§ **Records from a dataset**
________________
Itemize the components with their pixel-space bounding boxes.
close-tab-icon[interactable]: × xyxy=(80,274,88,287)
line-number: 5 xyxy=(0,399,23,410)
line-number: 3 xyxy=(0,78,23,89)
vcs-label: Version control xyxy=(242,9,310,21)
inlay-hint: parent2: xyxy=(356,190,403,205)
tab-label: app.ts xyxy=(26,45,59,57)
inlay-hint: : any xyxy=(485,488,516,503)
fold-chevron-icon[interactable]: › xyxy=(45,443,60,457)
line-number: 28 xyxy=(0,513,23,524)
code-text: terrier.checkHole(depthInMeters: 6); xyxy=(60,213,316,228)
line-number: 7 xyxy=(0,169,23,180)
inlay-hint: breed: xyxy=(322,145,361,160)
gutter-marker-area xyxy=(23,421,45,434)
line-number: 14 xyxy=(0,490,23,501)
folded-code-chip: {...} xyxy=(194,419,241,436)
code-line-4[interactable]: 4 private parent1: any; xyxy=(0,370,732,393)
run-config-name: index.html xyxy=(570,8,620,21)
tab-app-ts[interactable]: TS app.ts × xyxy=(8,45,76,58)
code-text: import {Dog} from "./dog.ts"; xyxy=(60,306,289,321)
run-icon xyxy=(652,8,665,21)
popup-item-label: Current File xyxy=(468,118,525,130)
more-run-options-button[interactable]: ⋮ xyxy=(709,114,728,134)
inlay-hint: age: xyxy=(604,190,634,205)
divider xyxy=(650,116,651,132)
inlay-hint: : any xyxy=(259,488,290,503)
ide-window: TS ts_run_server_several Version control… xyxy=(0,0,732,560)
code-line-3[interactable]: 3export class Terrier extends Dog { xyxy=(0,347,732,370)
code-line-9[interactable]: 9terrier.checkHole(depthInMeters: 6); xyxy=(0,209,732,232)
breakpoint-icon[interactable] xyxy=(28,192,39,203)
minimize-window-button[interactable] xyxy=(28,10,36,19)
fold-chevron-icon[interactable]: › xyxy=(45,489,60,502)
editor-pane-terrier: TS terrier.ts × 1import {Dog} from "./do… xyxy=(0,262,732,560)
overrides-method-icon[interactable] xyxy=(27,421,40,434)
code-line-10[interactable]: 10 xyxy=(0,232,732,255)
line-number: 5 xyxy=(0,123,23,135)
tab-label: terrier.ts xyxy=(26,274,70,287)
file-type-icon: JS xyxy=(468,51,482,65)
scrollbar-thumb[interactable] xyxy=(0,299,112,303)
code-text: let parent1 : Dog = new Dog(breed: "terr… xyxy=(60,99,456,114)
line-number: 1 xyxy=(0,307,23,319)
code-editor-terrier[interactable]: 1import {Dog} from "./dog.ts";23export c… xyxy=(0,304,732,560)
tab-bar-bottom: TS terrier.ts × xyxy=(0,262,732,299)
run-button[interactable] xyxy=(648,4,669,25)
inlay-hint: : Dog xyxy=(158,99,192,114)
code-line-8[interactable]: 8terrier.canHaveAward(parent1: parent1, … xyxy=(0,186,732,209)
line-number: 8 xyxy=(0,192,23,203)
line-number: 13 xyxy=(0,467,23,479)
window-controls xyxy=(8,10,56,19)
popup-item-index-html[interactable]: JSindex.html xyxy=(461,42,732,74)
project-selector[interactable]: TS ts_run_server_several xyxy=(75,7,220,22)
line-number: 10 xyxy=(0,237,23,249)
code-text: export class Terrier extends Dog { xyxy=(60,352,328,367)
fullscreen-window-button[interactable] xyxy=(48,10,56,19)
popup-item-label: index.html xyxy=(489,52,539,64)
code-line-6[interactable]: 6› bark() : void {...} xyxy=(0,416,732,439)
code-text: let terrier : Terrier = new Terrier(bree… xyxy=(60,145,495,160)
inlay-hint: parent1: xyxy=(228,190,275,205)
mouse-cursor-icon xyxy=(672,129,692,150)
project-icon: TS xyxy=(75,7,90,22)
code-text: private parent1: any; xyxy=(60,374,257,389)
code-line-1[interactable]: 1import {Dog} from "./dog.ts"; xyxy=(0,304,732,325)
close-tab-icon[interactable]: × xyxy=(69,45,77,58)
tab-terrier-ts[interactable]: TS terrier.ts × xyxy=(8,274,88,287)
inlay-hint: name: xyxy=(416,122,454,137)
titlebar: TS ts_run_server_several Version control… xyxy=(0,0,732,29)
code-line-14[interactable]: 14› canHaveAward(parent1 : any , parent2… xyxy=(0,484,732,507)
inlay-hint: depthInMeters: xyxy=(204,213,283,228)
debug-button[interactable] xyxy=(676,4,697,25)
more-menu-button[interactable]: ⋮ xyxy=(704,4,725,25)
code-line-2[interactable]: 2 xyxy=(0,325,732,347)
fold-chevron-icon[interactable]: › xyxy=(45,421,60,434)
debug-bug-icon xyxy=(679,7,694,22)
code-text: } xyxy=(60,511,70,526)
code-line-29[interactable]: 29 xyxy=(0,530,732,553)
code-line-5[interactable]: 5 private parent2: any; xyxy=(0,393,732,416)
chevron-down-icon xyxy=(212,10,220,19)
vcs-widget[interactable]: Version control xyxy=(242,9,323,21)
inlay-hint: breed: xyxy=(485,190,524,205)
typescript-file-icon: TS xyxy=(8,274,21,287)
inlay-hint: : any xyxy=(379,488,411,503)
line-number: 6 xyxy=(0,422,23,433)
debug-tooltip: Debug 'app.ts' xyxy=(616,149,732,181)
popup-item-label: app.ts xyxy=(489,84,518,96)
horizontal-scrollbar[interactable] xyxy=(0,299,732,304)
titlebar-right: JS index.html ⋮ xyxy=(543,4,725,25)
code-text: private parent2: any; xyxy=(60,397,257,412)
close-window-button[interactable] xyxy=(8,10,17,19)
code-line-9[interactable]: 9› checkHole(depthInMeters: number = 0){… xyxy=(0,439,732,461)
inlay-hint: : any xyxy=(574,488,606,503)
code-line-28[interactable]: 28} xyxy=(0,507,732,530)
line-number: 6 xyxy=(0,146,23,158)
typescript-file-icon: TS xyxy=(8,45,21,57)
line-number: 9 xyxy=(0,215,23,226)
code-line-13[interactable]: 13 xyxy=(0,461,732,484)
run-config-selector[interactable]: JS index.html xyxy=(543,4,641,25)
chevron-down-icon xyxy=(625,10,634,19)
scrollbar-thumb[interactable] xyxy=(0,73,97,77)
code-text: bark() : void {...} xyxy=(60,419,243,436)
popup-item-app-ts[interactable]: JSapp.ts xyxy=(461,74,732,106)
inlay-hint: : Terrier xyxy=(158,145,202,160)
________________
§ **Action item**
The response has to match the records above word for word.

§ **Expected answer**
Itemize the components with their pixel-space bounding boxes.
close-tab-icon[interactable]: × xyxy=(80,274,88,287)
line-number: 5 xyxy=(0,399,23,410)
line-number: 3 xyxy=(0,78,23,89)
vcs-label: Version control xyxy=(242,9,310,21)
inlay-hint: parent2: xyxy=(356,190,403,205)
tab-label: app.ts xyxy=(26,45,59,57)
inlay-hint: : any xyxy=(485,488,516,503)
fold-chevron-icon[interactable]: › xyxy=(45,443,60,457)
line-number: 28 xyxy=(0,513,23,524)
code-text: terrier.checkHole(depthInMeters: 6); xyxy=(60,213,316,228)
line-number: 7 xyxy=(0,169,23,180)
inlay-hint: breed: xyxy=(322,145,361,160)
gutter-marker-area xyxy=(23,421,45,434)
line-number: 14 xyxy=(0,490,23,501)
folded-code-chip: {...} xyxy=(194,419,241,436)
code-line-4[interactable]: 4 private parent1: any; xyxy=(0,370,732,393)
run-config-name: index.html xyxy=(570,8,620,21)
tab-app-ts[interactable]: TS app.ts × xyxy=(8,45,76,58)
code-text: import {Dog} from "./dog.ts"; xyxy=(60,306,289,321)
run-icon xyxy=(652,8,665,21)
popup-item-label: Current File xyxy=(468,118,525,130)
more-run-options-button[interactable]: ⋮ xyxy=(709,114,728,134)
inlay-hint: age: xyxy=(604,190,634,205)
divider xyxy=(650,116,651,132)
inlay-hint: : any xyxy=(259,488,290,503)
ide-window: TS ts_run_server_several Version control… xyxy=(0,0,732,560)
code-line-3[interactable]: 3export class Terrier extends Dog { xyxy=(0,347,732,370)
code-line-9[interactable]: 9terrier.checkHole(depthInMeters: 6); xyxy=(0,209,732,232)
breakpoint-icon[interactable] xyxy=(28,192,39,203)
minimize-window-button[interactable] xyxy=(28,10,36,19)
fold-chevron-icon[interactable]: › xyxy=(45,489,60,502)
editor-pane-terrier: TS terrier.ts × 1import {Dog} from "./do… xyxy=(0,262,732,560)
overrides-method-icon[interactable] xyxy=(27,421,40,434)
code-line-10[interactable]: 10 xyxy=(0,232,732,255)
line-number: 5 xyxy=(0,123,23,135)
tab-label: terrier.ts xyxy=(26,274,70,287)
file-type-icon: JS xyxy=(468,51,482,65)
scrollbar-thumb[interactable] xyxy=(0,299,112,303)
code-text: let parent1 : Dog = new Dog(breed: "terr… xyxy=(60,99,456,114)
line-number: 1 xyxy=(0,307,23,319)
code-editor-terrier[interactable]: 1import {Dog} from "./dog.ts";23export c… xyxy=(0,304,732,560)
tab-bar-bottom: TS terrier.ts × xyxy=(0,262,732,299)
run-button[interactable] xyxy=(648,4,669,25)
inlay-hint: : Dog xyxy=(158,99,192,114)
code-line-8[interactable]: 8terrier.canHaveAward(parent1: parent1, … xyxy=(0,186,732,209)
line-number: 8 xyxy=(0,192,23,203)
line-number: 13 xyxy=(0,467,23,479)
window-controls xyxy=(8,10,56,19)
popup-item-index-html[interactable]: JSindex.html xyxy=(461,42,732,74)
project-selector[interactable]: TS ts_run_server_several xyxy=(75,7,220,22)
line-number: 10 xyxy=(0,237,23,249)
code-text: export class Terrier extends Dog { xyxy=(60,352,328,367)
fullscreen-window-button[interactable] xyxy=(48,10,56,19)
popup-item-label: index.html xyxy=(489,52,539,64)
code-line-6[interactable]: 6› bark() : void {...} xyxy=(0,416,732,439)
code-text: let terrier : Terrier = new Terrier(bree… xyxy=(60,145,495,160)
inlay-hint: parent1: xyxy=(228,190,275,205)
mouse-cursor-icon xyxy=(672,129,692,150)
project-icon: TS xyxy=(75,7,90,22)
code-text: private parent1: any; xyxy=(60,374,257,389)
code-line-1[interactable]: 1import {Dog} from "./dog.ts"; xyxy=(0,304,732,325)
close-tab-icon[interactable]: × xyxy=(69,45,77,58)
tab-terrier-ts[interactable]: TS terrier.ts × xyxy=(8,274,88,287)
inlay-hint: name: xyxy=(416,122,454,137)
titlebar: TS ts_run_server_several Version control… xyxy=(0,0,732,29)
code-line-14[interactable]: 14› canHaveAward(parent1 : any , parent2… xyxy=(0,484,732,507)
inlay-hint: depthInMeters: xyxy=(204,213,283,228)
debug-button[interactable] xyxy=(676,4,697,25)
more-menu-button[interactable]: ⋮ xyxy=(704,4,725,25)
code-line-2[interactable]: 2 xyxy=(0,325,732,347)
fold-chevron-icon[interactable]: › xyxy=(45,421,60,434)
debug-bug-icon xyxy=(679,7,694,22)
code-text: } xyxy=(60,511,70,526)
code-line-29[interactable]: 29 xyxy=(0,530,732,553)
code-line-5[interactable]: 5 private parent2: any; xyxy=(0,393,732,416)
chevron-down-icon xyxy=(212,10,220,19)
vcs-widget[interactable]: Version control xyxy=(242,9,323,21)
inlay-hint: breed: xyxy=(485,190,524,205)
typescript-file-icon: TS xyxy=(8,274,21,287)
inlay-hint: : any xyxy=(379,488,411,503)
line-number: 6 xyxy=(0,422,23,433)
debug-tooltip: Debug 'app.ts' xyxy=(616,149,732,181)
popup-item-label: app.ts xyxy=(489,84,518,96)
horizontal-scrollbar[interactable] xyxy=(0,299,732,304)
titlebar-right: JS index.html ⋮ xyxy=(543,4,725,25)
code-text: private parent2: any; xyxy=(60,397,257,412)
close-window-button[interactable] xyxy=(8,10,17,19)
code-line-9[interactable]: 9› checkHole(depthInMeters: number = 0){… xyxy=(0,439,732,461)
inlay-hint: : any xyxy=(574,488,606,503)
code-line-28[interactable]: 28} xyxy=(0,507,732,530)
line-number: 6 xyxy=(0,146,23,158)
typescript-file-icon: TS xyxy=(8,45,21,57)
line-number: 9 xyxy=(0,215,23,226)
code-line-13[interactable]: 13 xyxy=(0,461,732,484)
run-config-selector[interactable]: JS index.html xyxy=(543,4,641,25)
chevron-down-icon xyxy=(625,10,634,19)
scrollbar-thumb[interactable] xyxy=(0,73,97,77)
code-text: bark() : void {...} xyxy=(60,419,243,436)
popup-item-app-ts[interactable]: JSapp.ts xyxy=(461,74,732,106)
inlay-hint: : Terrier xyxy=(158,145,202,160)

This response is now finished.